I've always done this wrong, I'm sure a lot of others have too, hold a reference via a map and write through to DB etc..
I need to do this right, and I just don't know how to go about it. I know how I want my objects to be cached but not sure on how to achieve it. What complicates things is that I need to do this for a legacy system where the DB can change without notice to my application.
So in the context of a web application, let's say I have a WidgetService which has several methods:
Widget getWidget();
Collection<Widget> getAllWidgets();
Collection<Widget> getWidgetsByCategory(String categoryCode);
Collection<Widget> getWidgetsByContainer(Integer parentContainer);
Collection<Widget> getWidgetsByStatus(String status);
Given this, I could decide to cache by method signature, i.e. getWidgetsByCategory("AA") would have a single cache entry, or I could cache widgets individually, which would be difficult I believe; OR, a call to any method would then first cache ALL widgets with a call to getAllWidgets() but getAllWidgets() would produce caches that match all the keys for the other method invocations.

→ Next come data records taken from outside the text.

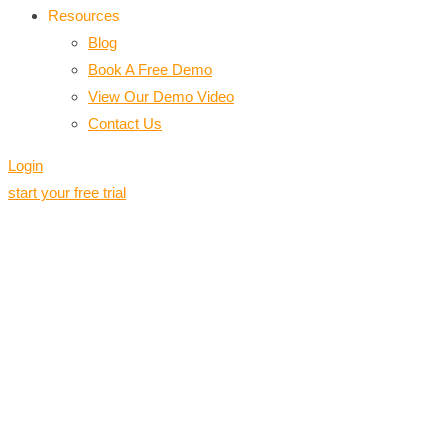
Resources
Blog
Book A Free Demo
View Our Demo Video
Contact Us
Login
start your free trial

For example, take the following untested theoretical code.
Collection<Widget> getAllWidgets() {
Entity entity = cache.get("ALL_WIDGETS");
Collection<Widget> res;
if (entity == null) {
res = loadCache();
} else {
res = (Collection<Widget>) entity.getValue();
}
return res
}
Collection<Widget> loadCache() {
// Get widgets from underlying DB
Collection<Widget> res = db.getAllWidgets();
cache.put("ALL_WIDGETS", res);
Map<String, List<Widget>> byCat = new HashMap<>();
for (Widget w : res) {
// cache by different types of method calls, i.e. by category
if (!byCat.containsKey(widget.getCategory()) {
byCat.put(widget.getCategory(), new ArrayList<Widget>);
}
byCat.get(widget.getCatgory(), widget);
}
cacheCategories(byCat);
return res;
}
Collection<Widget> getWidgetsByCategory(String categoryCode) {
CategoryCacheKey key = new CategoryCacheKey(categoryCode);
Entity ent = cache.get(key);
if (entity == null) {
loadCache();
}
ent = cache.get(key);
return ent == null ? Collections.emptyList() : (Collection<Widget>)ent.getValue();
}
NOTE: I have not worked with a cache manager, the above code illustrates cache as some object that may hold caches by key/value pairs, though it's not modelled on any specific implementation.

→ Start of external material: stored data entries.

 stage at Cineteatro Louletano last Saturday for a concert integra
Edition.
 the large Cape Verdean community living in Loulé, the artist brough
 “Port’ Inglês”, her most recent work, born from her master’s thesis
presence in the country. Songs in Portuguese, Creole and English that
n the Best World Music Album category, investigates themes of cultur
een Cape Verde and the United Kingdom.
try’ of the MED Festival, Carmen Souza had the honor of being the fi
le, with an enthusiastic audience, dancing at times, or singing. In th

Using this I have the benefit of being able to cache all objects in the different ways they will be called with only single objects on the heap, whereas if I were to cache the method call invocation via say Spring It would (I believe) cache multiple copies of the objects.
I really wish to try and understand the best ways to cache domain objects before I go down the wrong path and make it harder for myself later. I have read the documentation on the Ehcache website and found various articles of interest, but nothing to give a good solid technique.
Since I'm working with an ERP system, some DB calls are very complicated, not that the DB is slow, but the business representation of the domain objects makes it very clumsy, coupled with the fact that there are actually 11 different DB's where information can be contained that this application is consolidating in a single view, this makes caching quite important.